China Mieville's Embassytown draws together an impressive variation of ideas, even for an author so accomplished at exploring the interstices of esoteric theory, fantasy, science fiction, political thought, and the sometimes shockingly bizarre. In the space of a bare 350 pages, Embassytown creates a setting at first very familiar to readers of science fiction--humans have set up a colony engaged in a power struggle with its sovereign on an alien world and established contact with the local extraterrestrials, the Ariekei. Mieville then may as well have drawn a box around mainstream science fiction and scrawled "here there be dragons" in the margins he so boldly inhabits before unveiling the mind-bendingly fascinating linguistic implications of the dialogue between his humans and their not-so-relatable alien counterparts. One particularly interesting facet of Mieville's writing style is that he reveals the inner workings of his worlds as the book progresses rather than frontloading all the information at the same time, as can be seen in the following passage:
All those structures in place, for all those thousands of hours, years. Embassytown years, the years I grew up with, long months named in silly nostalgia for an antique calendar, each many dozen-day weeks long. For almost an Embassytown century, since Embassytown was born, structures had been in place. Clone farms had been run, careful and unique child rearing had raised doppels into Ambassadors, with the skills of governance they would need. It was all under Bremen's aegis of course: they were our home power; our public buildings all displayed clocks and calendars in Charo City time. But so far out here in the immer, everything should have been under Staff control.

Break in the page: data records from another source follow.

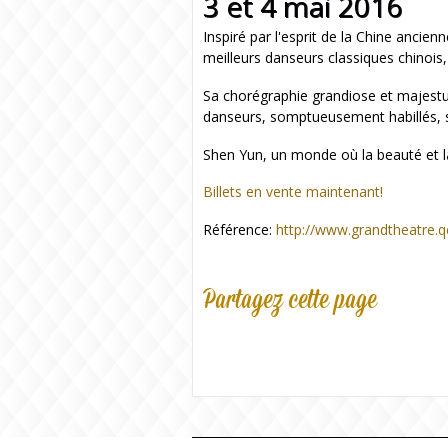
3 et 4 mai 2016
Inspiré par l'esprit de la Chine ancien
meilleurs danseurs classiques chinois
Sa chorégraphie grandiose et majestu
danseurs, somptueusement habillés, s
Shen Yun, un monde où la beauté et la
Billets en vente maintenant!
Référence:
http://www.grandtheatre.q
Partagez cette page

CalVin once told me that Bremen's original expectations of Arieka's reserves, of luxuries and oddities and local gold, had been overoptimistic. Ariekene bioriggery was valuable, though, certainly. More elegant and functional than any of the crude chimeras of particle-spliced jiggery-pokery any Terre I knew of had ever managed, these Ariekene things were moulded from fecund plasms by the Hosts with techniques we could not merely not mimic, but that were impossible according to our sciences. Was that enough? In any case, no colony is ever wound down.
Mieville does a number of things in the above passage which qualify it as great storytelling. First, in keeping with his penchant for revealing things as if the character assumed the reader were already familiar with them, a description of what exactly "immer" is or the exact relationship of Embassytown with Bremen--the sovereign in control of the colony--are lacking, and yet the context of the passage makes it very easy to intuit without making it necessary for Mieville to arbitrarily have his characters break into explanation of what are, to them, facile topics. Equally impressive are both the character's voice, which by its syntax alone helps to solidify an idea of the character in the mind of the reader, and the almost stream-of-consciousness structure of the passage that manages to convey the impression of a thought process without abandoning clarity.
Eric--I suspect your taste in fiction and mine are somewhat different, but you do a fine job here showing the intelligence of the style, the fact that a good writer will present even entirely unfamiliar ideas and details in a matter-of-fact way that allows the reader to intuit what would otherwise have to be presented in expository form which might remove the thrill of discovery we enjoy as part of our reader's journey. Thanks for a good first entry.